Even though sales from its video service provider segment fell 26 percent in its fiscal third quarter, Cisco Systems beat Wall Street analysts' estimates, sending the vendor's stock up in after-hours trading on Wednesday.
"We are seeing some signs of stabilization in the [service provider] business, but believe it will take multiple quarters to return to growth. We will continue to make changes we need to, to lead in the service provider market," Cisco CEO John Chambers said on Wednesday's earnings call.
Cisco posted third quarter earnings of 51 cents per share on sales of $11.55 billion, which was better than analysts' expectations of 48 cents on $11.36 billion. But growth for the company remains elusive. Revenues were down 5.5 percent year-over-year, while net income dropped 3.2 percent, to $2.6 billion.

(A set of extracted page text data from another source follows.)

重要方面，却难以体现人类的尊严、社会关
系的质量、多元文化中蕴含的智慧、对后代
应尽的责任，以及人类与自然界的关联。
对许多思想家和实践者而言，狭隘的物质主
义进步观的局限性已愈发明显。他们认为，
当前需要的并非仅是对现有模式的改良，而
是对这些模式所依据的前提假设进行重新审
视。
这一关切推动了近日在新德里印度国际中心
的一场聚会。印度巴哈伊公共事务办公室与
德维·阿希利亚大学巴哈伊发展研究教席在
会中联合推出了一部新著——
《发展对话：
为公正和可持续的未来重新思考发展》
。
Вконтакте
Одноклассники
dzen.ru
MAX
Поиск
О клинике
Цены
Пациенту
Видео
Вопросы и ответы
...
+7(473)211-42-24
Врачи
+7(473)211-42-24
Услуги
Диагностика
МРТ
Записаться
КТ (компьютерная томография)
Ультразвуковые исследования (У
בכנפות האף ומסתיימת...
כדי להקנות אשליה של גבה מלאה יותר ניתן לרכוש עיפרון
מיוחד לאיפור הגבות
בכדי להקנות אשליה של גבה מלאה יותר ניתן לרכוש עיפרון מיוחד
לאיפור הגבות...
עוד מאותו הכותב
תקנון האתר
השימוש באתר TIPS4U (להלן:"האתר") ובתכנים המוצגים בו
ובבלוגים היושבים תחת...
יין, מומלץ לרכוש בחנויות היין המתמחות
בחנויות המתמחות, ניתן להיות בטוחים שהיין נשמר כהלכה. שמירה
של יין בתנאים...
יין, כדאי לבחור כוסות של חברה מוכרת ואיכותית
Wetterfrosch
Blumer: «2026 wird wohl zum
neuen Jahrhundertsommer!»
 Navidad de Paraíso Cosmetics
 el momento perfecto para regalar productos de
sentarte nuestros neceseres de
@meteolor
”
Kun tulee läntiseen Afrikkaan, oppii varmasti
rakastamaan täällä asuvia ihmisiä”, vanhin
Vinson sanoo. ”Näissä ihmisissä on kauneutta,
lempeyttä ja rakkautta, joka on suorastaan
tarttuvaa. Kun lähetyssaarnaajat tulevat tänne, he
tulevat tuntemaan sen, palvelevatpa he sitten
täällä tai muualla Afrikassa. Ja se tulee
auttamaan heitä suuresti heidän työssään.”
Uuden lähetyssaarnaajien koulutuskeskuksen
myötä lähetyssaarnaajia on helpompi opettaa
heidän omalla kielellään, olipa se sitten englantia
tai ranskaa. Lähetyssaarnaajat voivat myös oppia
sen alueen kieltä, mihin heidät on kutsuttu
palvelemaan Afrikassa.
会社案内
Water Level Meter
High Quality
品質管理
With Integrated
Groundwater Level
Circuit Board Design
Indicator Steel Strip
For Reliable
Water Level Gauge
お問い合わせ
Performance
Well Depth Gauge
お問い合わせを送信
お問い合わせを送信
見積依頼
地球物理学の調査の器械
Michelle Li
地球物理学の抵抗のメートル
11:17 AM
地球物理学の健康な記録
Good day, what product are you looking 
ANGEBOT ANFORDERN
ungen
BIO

Chambers said Cisco expects fiscal fourth quarter profits to be in the range of 51 cents to 53 cents per share, in-line or slightly ahead of analysts' expectations of 51 cents.
While Chambers, who has said in the past he plans to retire in the couple of years, said he's pleased with the company's results het reiterated during the conference call that growth is Cisco's top priority going forward. "Next quarter's set up pretty well, but we got some real heavy lifting to do and I'm sure a couple of bumps along the way especially in emerging markets," he said.